Vigésima Sétima Câmara Cível Consumidor

Apelação Cível Nº 0002591-35.2011.8.19.0004

Apelante: Ampla Energia e Serviços S/A

Apelada: Júlia Alves Siqueira

Relatora: Des. Maria Luiza De Freitas Carvalho

DECISÃO MONOCRÁTICA

APELAÇÃO CÍVEL. RELAÇÃO DE CONSUMO. AMPLA. AÇÃO DE INDENIZAÇÃO POR DANOS MORAIS CUMULADA COM OBRIGAÇÃO DE FAZER. COBRANÇA EXCESSIVA. PEDIDO IMPLÍCITO. SENTENÇA CITRA PETITA. ANULAÇÃO.
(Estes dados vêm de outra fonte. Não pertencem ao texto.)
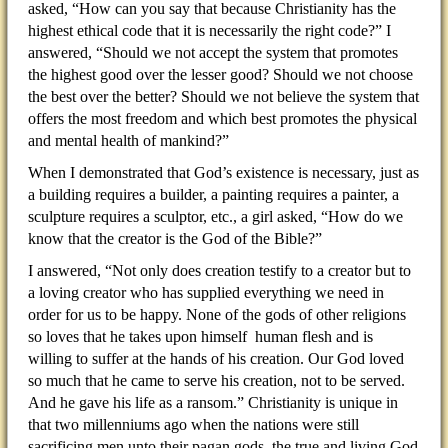
asked, “How can you say that because Christianity has the
highest ethical code that it is necessarily the right code?” I
answered, “Should we not accept the system that promotes
the highest good over the lesser good? Should we not choose
the best over the better? Should we not believe the system that
offers the most freedom and which best promotes the physical
and mental health of mankind?”
When I demonstrated that God’s existence is necessary, just as
a building requires a builder, a painting requires a painter, a
sculpture requires a sculptor, etc., a girl asked, “How do we
know that the creator is the God of the Bible?”
I answered, “Not only does creation testify to a creator but to
a loving creator who has supplied everything we need in
order for us to be happy. None of the gods of other religions
so loves that he takes upon himself human flesh and is
willing to suffer at the hands of his creation. Our God loved
so much that he came to serve his creation, not to be served.
And he gave his life as a ransom.” Christianity is unique in
that two millenniums ago when the nations were still
sacrificing men unto their pagan gods, the true and living God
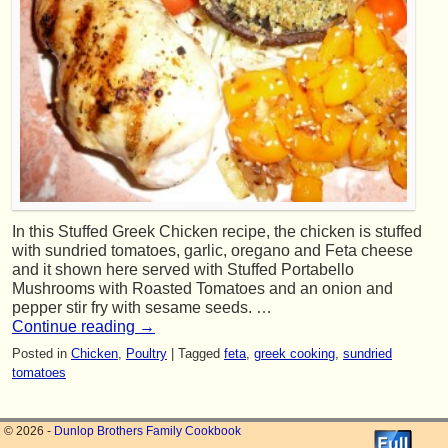
In this Stuffed Greek Chicken recipe, the chicken is stuffed
with sundried tomatoes, garlic, oregano and Feta cheese
and it shown here served with Stuffed Portabello
Mushrooms with Roasted Tomatoes and an onion and
pepper stir fry with sesame seeds. …
Continue reading
→
Posted in
Chicken
,
Poultry
|
Tagged
feta
,
greek cooking
,
sundried
tomatoes
© 2026 -
Dunlop Brothers Family Cookbook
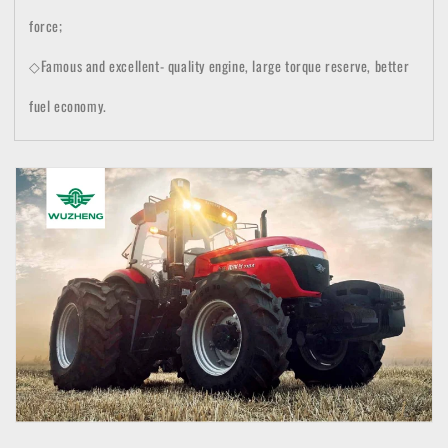
force;
◇Famous and excellent- quality engine, large torque reserve, better
fuel economy.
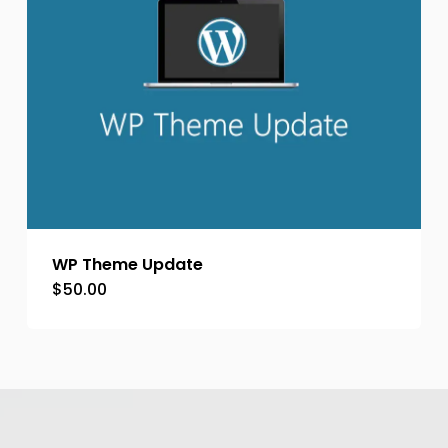
WP Theme Update
$
50.00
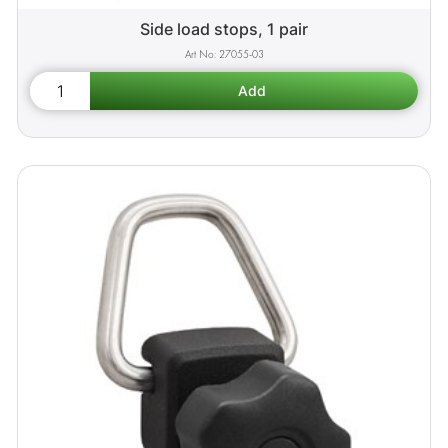
Side load stops, 1 pair
27055-03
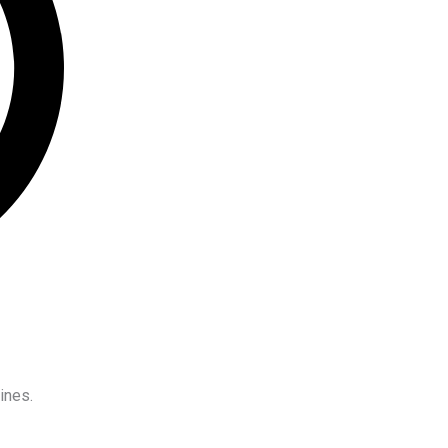
ines.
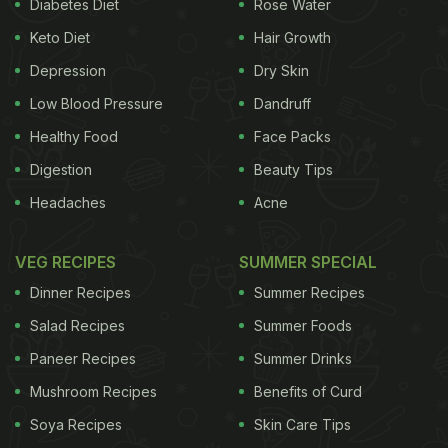
Diabetes Diet
Rose Water
Keto Diet
Hair Growth
Depression
Dry Skin
Low Blood Pressure
Dandruff
Healthy Food
Face Packs
Digestion
Beauty Tips
Headaches
Acne
VEG RECIPES
SUMMER SPECIAL
Dinner Recipes
Summer Recipes
Salad Recipes
Summer Foods
Paneer Recipes
Summer Drinks
Mushroom Recipes
Benefits of Curd
Soya Recipes
Skin Care Tips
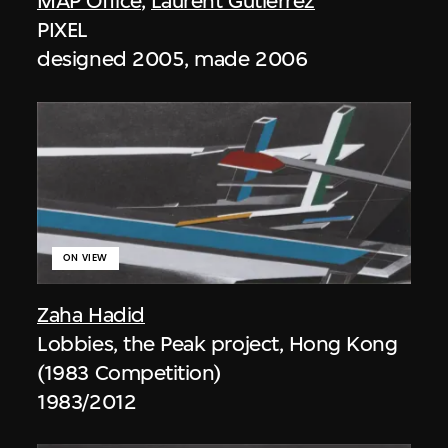
MAP Office
,
Laurent Gutierrez
PIXEL
designed 2005, made 2006
ON VIEW
Zaha Hadid
Lobbies, the Peak project, Hong Kong
(1983 Competition)
1983/2012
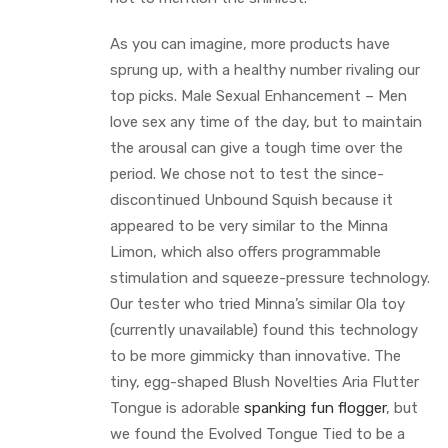
As you can imagine, more products have
sprung up, with a healthy number rivaling our
top picks. Male Sexual Enhancement – Men
love sex any time of the day, but to maintain
the arousal can give a tough time over the
period. We chose not to test the since-
discontinued Unbound Squish because it
appeared to be very similar to the Minna
Limon, which also offers programmable
stimulation and squeeze-pressure technology.
Our tester who tried Minna’s similar Ola toy
(currently unavailable) found this technology
to be more gimmicky than innovative. The
tiny, egg-shaped Blush Novelties Aria Flutter
Tongue is adorable
spanking fun flogger
, but
we found the Evolved Tongue Tied to be a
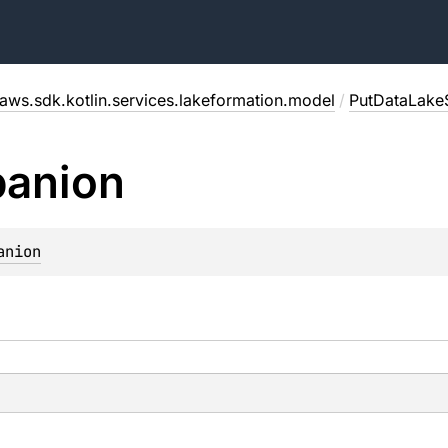
aws.sdk.kotlin.services.lakeformation.model
/
PutDataLake
anion
anion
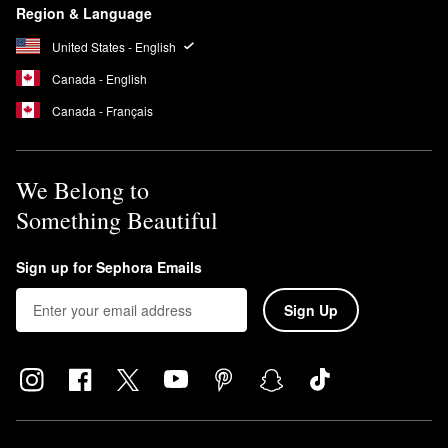
Region & Language
United States - English
Canada - English
Canada - Français
We Belong to
Something Beautiful
Sign up for Sephora Emails
Sign Up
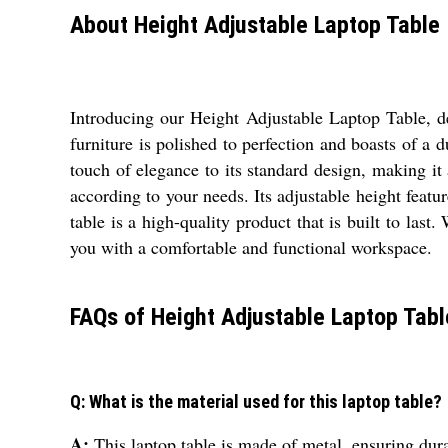
About Height Adjustable Laptop Table
Introducing our Height Adjustable Laptop Table, d
furniture is polished to perfection and boasts of a d
touch of elegance to its standard design, making it 
according to your needs. Its adjustable height featu
table is a high-quality product that is built to la
you with a comfortable and functional workspace.
FAQs of Height Adjustable Laptop Tabl
Q: What is the material used for this laptop table?
A:
This laptop table is made of metal, ensuring dura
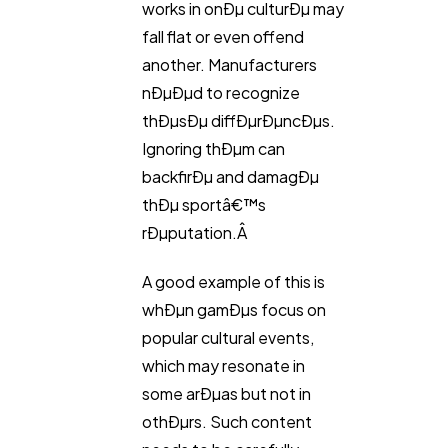
works in onÐµ culturÐµ may
fall flat or even offend
another. Manufacturers
nÐµÐµd to recognize
thÐµsÐµ diffÐµrÐµncÐµs.
Ignoring thÐµm can
backfirÐµ and damagÐµ
thÐµ sportâ€™s
rÐµputation.Â
A good example of this is
whÐµn gamÐµs focus on
popular cultural events,
which may resonate in
some arÐµas but not in
othÐµrs. Such content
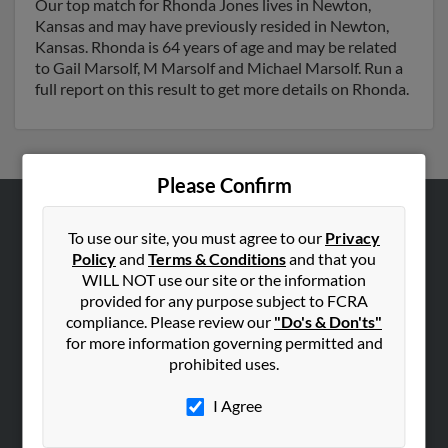
Our top match for Rhonda Jones lives in Newton,
Kansas and may have previously resided in Newton,
Kansas. Rhonda is 64 years of age and may be related
to Gail Marsolf, M Marsolf and Michael Marsolf. Run a
full report on this result to get more details on Rhonda.
Please Confirm
ABOUT US
To use our site, you must agree to our
Privacy
Policy
and
Terms & Conditions
and that you
Corporate
WILL NOT use our site or the information
Hibu Blog
provided for any purpose subject to FCRA
Careers
compliance. Please review our
"Do's & Don'ts"
for more information governing permitted and
Contact Us
prohibited uses.
SEARCH TOOLS
I Agree
People Search
Small Business Profiles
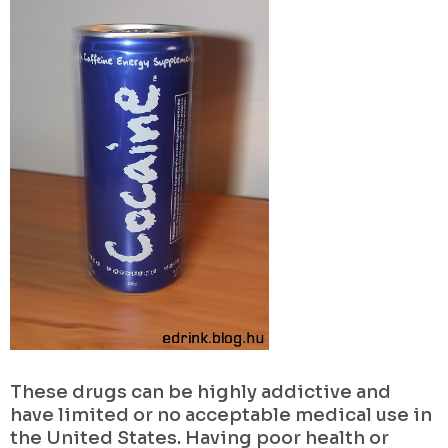
These drugs can be highly addictive and
have limited or no acceptable medical use in
the United States. Having poor health or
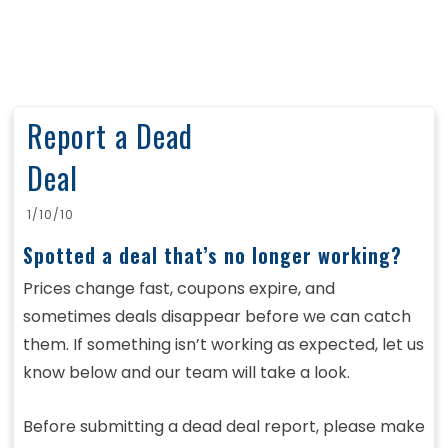
Report a Dead
Deal
1/10/10
Spotted a deal that’s no longer working?
Prices change fast, coupons expire, and
sometimes deals disappear before we can catch
them. If something isn’t working as expected, let us
know below and our team will take a look.
Before submitting a dead deal report, please make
Ação indenizatória por danos morais cumulada com obrigação de fazer fundada na cobrança excessiva nas faturas de energia elétrica nos meses de novembro e dezembro de 2010 em razão de suposto defeito no medidor. A autora formulou, em tópico apartado, os pedidos de regularização do fornecimento do serviço e indenização por dano moral. Implicitamente, como se vê da leitura da inicial, também pediu a declaração do excesso na cobrança das contas especificamente impugnadas e o conserto ou, caso necessário, troca do medidor, a fim de fazer cessar as faturas em valor superior ao efetivamente consumido. Sentença que, todavia, deixou de julgar os pedidos implícitos. Em sendo assim, por deixar de se pronunciar sobre tal pretensão, incorreu em julgamento citra petita. Violação do princípio do poder-dever de julgar. Sentença que merece ser anulada de ofício. Precedentes do STJ. Súmula 168 do TJRJ.

ANULAÇÃO DA SENTENÇA DE OFÍCIO. PREJUDICADOS O APELO E O AGRAVO RETIDO.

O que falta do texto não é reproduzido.